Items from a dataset
○ ○ ○
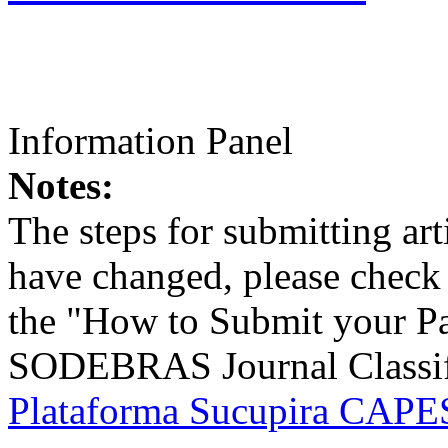
Information Panel
Notes:
The steps for submitting a
have changed, please check t
the "How to Submit your Pa
SODEBRAS Journal Classific
Plataforma Sucupira CAPES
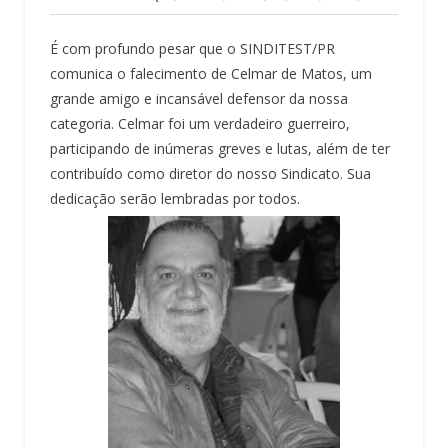
É com profundo pesar que o SINDITEST/PR
comunica o falecimento de Celmar de Matos, um
grande amigo e incansável defensor da nossa
categoria. Celmar foi um verdadeiro guerreiro,
participando de inúmeras greves e lutas, além de ter
contribuído como diretor do nosso Sindicato. Sua
dedicação serão lembradas por todos.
○ ○ ○
What to do: From the line with "É com profundo pesar que o SINDITEST/PR" to the final line of the data above, please reproduce every line exactly and add nothing.

Task output:
É com profundo pesar que o SINDITEST/PR
comunica o falecimento de Celmar de Matos, um
grande amigo e incansável defensor da nossa
categoria. Celmar foi um verdadeiro guerreiro,
participando de inúmeras greves e lutas, além de ter
contribuído como diretor do nosso Sindicato. Sua
dedicação serão lembradas por todos.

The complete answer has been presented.